● **TASK STATEMENT**: Below is a listing. Quote from it, exactly, the lines from the one containing "NORRBOTTENS LÄN" down to the one containing "Anställningsform: Sommarjobb", both ends included, and nothing else.

● **INPUT FOR THIS TASK**:
== Segment start ==

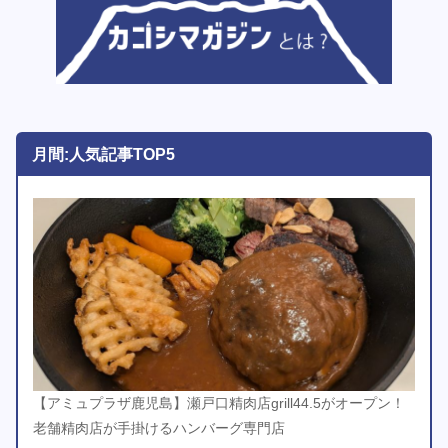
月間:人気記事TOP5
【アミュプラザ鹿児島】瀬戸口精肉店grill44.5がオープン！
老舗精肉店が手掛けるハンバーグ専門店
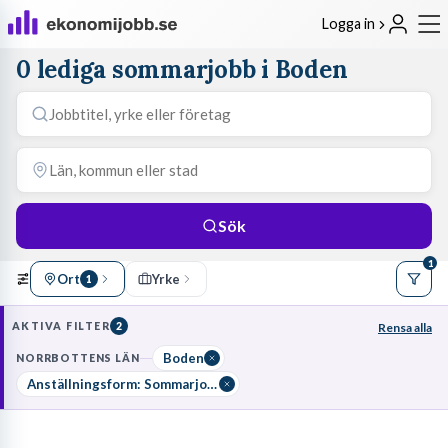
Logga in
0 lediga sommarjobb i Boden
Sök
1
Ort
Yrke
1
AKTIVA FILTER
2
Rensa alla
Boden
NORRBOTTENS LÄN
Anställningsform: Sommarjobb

== Segment end ==
== Segment start ==

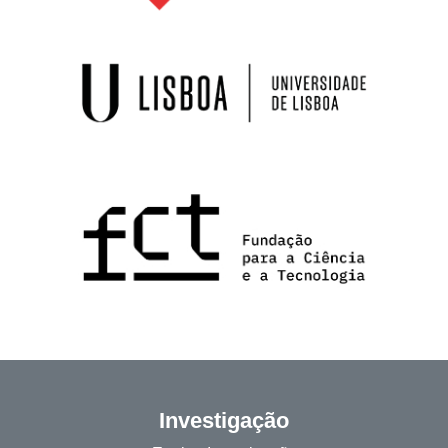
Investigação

== Segment end ==
== Segment start ==

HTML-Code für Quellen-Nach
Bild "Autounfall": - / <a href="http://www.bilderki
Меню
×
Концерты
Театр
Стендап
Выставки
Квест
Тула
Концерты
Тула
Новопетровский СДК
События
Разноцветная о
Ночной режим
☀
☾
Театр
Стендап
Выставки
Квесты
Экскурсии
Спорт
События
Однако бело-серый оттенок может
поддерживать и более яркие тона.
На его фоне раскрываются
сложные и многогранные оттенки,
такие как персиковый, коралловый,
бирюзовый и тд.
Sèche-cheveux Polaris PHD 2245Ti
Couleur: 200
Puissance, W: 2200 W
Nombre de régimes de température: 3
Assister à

== Segment end ==

● **WRITTEN RESPONSE**:
NORRBOTTENS LÄN
Anställningsform: Sommarjobb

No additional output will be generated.